The laboratory of Gary K Owens (University of Virginia, USA) has been studying the de-differentiation of smooth muscle cells (SMCs) after vascular injury or during the development of atherosclerosis [2-4]. In their new study, they report an important somatic role for the Oct4 pluripotency gene as a critical regulator of SMC function. Furthermore, in this Nature Medicine report, they show that Oct4 loss leads to an increase in atherosclerotic lesion size and a decrease in plaque stability, together suggesting that Oct4 has an atheroprotective role [5].

To boost the development of atherosclerosis, the authors employed a mouse strain that spontaneously develops atherosclerotic lesions on a standard chow diet combined with a high-fat diet. This induced the expression of the pluripotent iso¬form of OCT4 (OCT4A) in SMCs within atherosclerotic arteries. However, the SMC-specific knock-out of Oct4 led to worsened plaque pathogenesis due to a reduction in SMC-derived cells within lesions. This also led to an increase in lesion size and a decrease in plaque stability due to an increase in the necrotic core area and intraplaque hemorrhage. 

So how is Oct4 affecting SMCs? The study demonstrated that the loss of Oct4 impaired did not impair SMC proliferation or apoptosis. Instead, Oct4 loss inhibited SMC migration in in vitro in response to pro-atherogenic oxidized phospholipids and in ex vivo aortic explants, due, in part, to the loss of migration-associated gene expression.

The last part of the study assessed the mechanisms behind the re-activation of Oct4 expression in SMCs. Their findings suggested that HIF-1alpha and KLF4-dependent DNA demethylation of the OCT4 promoter in response to hypoxic and inflammatory stress stimuli caused the repression of Oct4 in cultured SMCs. The authors also confirmed this finding in mouse atherosclerotic lesions employing a technique which enables the detection of histone/DNA modifications at gene loci in single cells within fixed histological sections (ISH-PLA [6]).

While this represents the first direct evidence of a somatic role for the Oct4 pluripotency gene, the authors want to go a step further, and understand whether the disease-mediated upregulation of OCT4 expression exists in other cell types. Furthermore, they aim to use this information to create therapeutic strategies which can promote plaque stabilization and even reverse disease pathology.

References

  1. Scholer HR, Ruppert S, Suzuki N, et al.
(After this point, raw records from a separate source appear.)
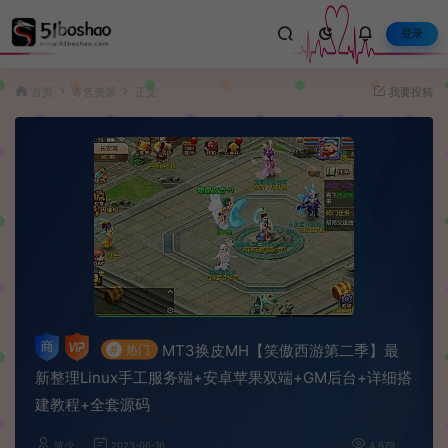
登录
首页
寄售资源
正文
我要投稿
MT3换皮MH【笑傲西游第二季】最
#
热门
新整理Linux手工服务端+安卓苹果双端+GM后台+详细搭
建教程+全套源码
波少
2023-06-16
4,679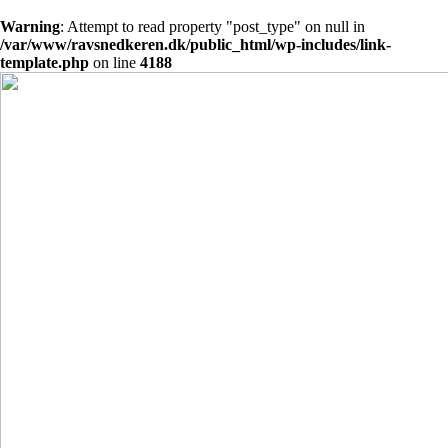
Warning
: Attempt to read property "post_type" on null in
/var/www/ravsnedkeren.dk/public_html/wp-includes/link-
template.php
on line
4188
Videre
til
indhold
New type of POU domain in germ line-specific protein Oct-4. Nature 1990;344:435-439.
  2. Owens GK, Kumar MS, and Wamhoff BR Molecular regulation of vascular smooth muscle cell differentiation in development and disease. Physiol Rev 2004;84:767-801.
  3. Alexander MR and Owens GK Epigenetic control of smooth muscle cell differentiation and phenotypic switching in vascular development and disease. Annual review of physiology 2012;74:13-40.
  4. Libby P Inflammation in atherosclerosis. Arterioscler Thromb Vasc Biol 2012;32:2045-2051.
  5. Cherepanova OA, Gomez D, Shankman LS, et al. Activation of the pluripotency factor OCT4 in smooth muscle cells is atheroprotective. Nat Med 2016;22:657-665.
  6. Gomez D, Shankman LS, Nguyen AT, et al. Detection of histone modifications at specific gene loci in single cells in histological sections. Nat Methods 2013;10:171-177.